● **Exercise inputs**
*** Begin section ***

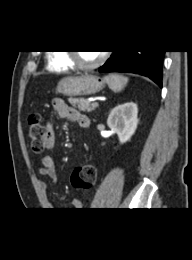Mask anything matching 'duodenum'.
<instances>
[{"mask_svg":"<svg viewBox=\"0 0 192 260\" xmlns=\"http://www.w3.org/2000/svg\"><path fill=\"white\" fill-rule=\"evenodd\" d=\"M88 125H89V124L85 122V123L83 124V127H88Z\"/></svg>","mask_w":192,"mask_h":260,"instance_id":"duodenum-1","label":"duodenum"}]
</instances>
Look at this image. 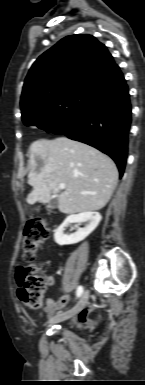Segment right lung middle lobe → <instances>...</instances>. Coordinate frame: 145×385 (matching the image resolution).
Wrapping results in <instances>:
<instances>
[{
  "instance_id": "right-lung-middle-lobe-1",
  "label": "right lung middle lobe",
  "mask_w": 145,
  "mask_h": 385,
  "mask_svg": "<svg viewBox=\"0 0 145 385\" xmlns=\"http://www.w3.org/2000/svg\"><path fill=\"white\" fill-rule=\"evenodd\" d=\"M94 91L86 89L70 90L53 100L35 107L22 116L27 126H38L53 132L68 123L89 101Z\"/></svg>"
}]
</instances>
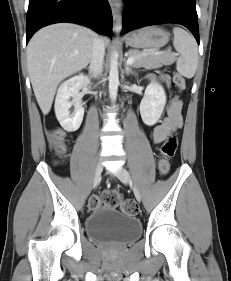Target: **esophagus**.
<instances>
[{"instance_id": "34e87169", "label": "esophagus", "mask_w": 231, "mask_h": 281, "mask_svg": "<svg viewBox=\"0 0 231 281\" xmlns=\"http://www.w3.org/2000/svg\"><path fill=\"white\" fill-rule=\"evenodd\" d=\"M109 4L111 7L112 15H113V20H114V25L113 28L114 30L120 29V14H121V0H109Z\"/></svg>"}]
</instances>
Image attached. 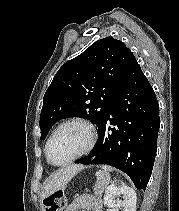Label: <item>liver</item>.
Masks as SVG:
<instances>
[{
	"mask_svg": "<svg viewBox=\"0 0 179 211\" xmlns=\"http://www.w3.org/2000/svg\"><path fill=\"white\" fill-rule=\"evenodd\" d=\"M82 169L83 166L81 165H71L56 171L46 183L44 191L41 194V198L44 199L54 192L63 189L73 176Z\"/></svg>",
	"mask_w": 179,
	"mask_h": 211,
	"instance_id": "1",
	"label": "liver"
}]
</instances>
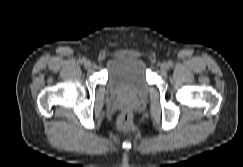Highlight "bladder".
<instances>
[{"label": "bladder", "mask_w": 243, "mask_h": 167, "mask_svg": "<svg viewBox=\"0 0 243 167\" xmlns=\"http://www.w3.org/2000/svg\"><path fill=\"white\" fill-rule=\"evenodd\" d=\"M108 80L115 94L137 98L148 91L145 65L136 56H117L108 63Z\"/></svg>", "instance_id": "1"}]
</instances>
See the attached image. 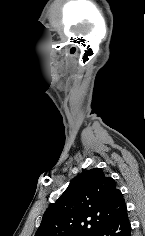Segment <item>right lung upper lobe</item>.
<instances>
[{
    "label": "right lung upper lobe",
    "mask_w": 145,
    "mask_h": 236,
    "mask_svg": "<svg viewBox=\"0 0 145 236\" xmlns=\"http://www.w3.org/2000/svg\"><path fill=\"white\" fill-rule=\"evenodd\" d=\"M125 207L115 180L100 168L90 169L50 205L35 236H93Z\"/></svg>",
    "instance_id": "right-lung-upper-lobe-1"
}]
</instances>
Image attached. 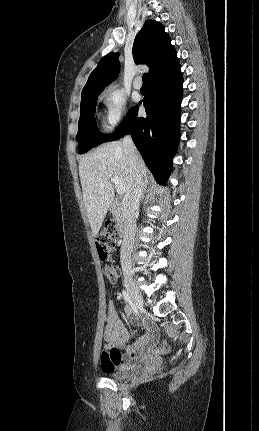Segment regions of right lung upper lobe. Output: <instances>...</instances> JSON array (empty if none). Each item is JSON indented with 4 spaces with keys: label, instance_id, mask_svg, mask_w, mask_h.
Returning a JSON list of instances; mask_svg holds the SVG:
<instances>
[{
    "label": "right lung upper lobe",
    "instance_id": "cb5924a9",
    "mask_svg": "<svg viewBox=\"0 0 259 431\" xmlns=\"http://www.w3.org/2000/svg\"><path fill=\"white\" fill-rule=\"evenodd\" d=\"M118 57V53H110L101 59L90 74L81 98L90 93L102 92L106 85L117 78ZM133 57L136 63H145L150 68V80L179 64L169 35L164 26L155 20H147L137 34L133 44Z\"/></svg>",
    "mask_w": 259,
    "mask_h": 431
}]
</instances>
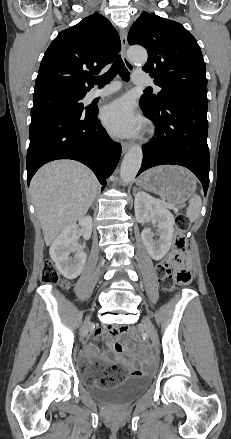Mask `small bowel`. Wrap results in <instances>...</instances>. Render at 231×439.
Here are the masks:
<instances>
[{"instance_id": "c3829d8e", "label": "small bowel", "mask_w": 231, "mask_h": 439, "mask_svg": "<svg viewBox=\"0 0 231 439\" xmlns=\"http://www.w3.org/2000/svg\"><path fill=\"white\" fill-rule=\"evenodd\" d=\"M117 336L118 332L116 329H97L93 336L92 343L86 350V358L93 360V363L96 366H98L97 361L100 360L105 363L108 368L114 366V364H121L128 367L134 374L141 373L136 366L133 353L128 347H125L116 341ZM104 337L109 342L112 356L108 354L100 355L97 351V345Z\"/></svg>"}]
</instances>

*** End section ***
*** Begin section ***

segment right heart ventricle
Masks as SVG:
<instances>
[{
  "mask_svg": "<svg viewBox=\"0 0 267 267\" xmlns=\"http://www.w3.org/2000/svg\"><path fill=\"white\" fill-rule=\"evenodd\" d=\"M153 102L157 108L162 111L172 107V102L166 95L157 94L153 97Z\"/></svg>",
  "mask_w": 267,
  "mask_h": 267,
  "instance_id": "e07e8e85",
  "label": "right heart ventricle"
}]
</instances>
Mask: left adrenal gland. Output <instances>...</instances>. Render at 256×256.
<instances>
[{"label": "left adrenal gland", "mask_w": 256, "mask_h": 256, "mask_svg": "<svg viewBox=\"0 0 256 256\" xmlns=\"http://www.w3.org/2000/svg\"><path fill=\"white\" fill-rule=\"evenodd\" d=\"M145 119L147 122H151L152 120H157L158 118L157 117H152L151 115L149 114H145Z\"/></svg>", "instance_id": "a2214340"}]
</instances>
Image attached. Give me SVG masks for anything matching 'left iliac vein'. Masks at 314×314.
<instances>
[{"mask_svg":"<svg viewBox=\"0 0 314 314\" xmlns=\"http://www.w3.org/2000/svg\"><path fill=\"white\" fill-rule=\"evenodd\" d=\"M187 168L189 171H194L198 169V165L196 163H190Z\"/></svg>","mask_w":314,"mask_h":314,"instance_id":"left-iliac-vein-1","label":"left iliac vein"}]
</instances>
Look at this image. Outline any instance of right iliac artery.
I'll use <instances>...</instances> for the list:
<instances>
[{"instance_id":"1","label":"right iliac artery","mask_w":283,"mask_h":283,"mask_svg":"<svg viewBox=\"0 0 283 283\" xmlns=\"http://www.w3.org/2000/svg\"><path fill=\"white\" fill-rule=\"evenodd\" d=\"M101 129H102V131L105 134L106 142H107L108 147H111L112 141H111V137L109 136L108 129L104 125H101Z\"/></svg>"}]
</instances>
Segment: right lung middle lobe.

*** End section ***
*** Begin section ***

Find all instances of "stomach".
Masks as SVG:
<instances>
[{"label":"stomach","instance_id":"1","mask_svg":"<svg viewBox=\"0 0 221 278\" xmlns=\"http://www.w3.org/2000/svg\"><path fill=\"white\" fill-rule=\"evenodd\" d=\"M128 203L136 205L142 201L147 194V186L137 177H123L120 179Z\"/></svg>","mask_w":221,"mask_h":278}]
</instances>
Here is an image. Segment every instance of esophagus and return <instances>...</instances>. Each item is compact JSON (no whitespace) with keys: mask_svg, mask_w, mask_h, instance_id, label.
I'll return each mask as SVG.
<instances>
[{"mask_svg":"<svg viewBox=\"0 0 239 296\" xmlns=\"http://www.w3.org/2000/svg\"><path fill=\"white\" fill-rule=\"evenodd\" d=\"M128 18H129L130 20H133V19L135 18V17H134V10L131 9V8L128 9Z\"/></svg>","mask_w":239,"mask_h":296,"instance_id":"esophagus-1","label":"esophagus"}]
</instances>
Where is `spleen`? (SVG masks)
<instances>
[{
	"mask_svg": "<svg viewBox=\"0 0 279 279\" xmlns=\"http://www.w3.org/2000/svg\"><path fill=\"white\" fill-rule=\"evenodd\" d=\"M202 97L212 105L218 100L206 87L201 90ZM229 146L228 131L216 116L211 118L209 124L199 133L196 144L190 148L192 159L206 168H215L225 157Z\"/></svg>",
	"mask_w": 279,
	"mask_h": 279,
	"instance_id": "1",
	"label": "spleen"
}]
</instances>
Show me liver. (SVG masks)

*** End section ***

● **Exercise brief**
Reproduce, word for word and in full, only the lines above that start at the line with "Find all instances" and run through the line with "Show me liver. (SVG masks)", both ends included.

● **Result**
Find all instances of "stomach".
Masks as SVG:
<instances>
[{"label":"stomach","instance_id":"1","mask_svg":"<svg viewBox=\"0 0 221 278\" xmlns=\"http://www.w3.org/2000/svg\"><path fill=\"white\" fill-rule=\"evenodd\" d=\"M128 203L136 205L142 201L147 194V186L137 177H123L120 179Z\"/></svg>","mask_w":221,"mask_h":278}]
</instances>
Here is an image. Segment every instance of esophagus and return <instances>...</instances>. Each item is compact JSON (no whitespace) with keys: mask_svg, mask_w, mask_h, instance_id, label.
I'll return each mask as SVG.
<instances>
[{"mask_svg":"<svg viewBox=\"0 0 239 296\" xmlns=\"http://www.w3.org/2000/svg\"><path fill=\"white\" fill-rule=\"evenodd\" d=\"M128 18H129L130 20H133V19L135 18V17H134V10L131 9V8L128 9Z\"/></svg>","mask_w":239,"mask_h":296,"instance_id":"esophagus-1","label":"esophagus"}]
</instances>
Where is `spleen`? (SVG masks)
<instances>
[{
	"mask_svg": "<svg viewBox=\"0 0 279 279\" xmlns=\"http://www.w3.org/2000/svg\"><path fill=\"white\" fill-rule=\"evenodd\" d=\"M202 97L212 105L218 100L206 87L201 90ZM229 146L228 131L216 116L211 118L209 124L199 133L196 144L190 148L192 159L206 168H215L225 157Z\"/></svg>",
	"mask_w": 279,
	"mask_h": 279,
	"instance_id": "1",
	"label": "spleen"
}]
</instances>
Show me liver. (SVG masks)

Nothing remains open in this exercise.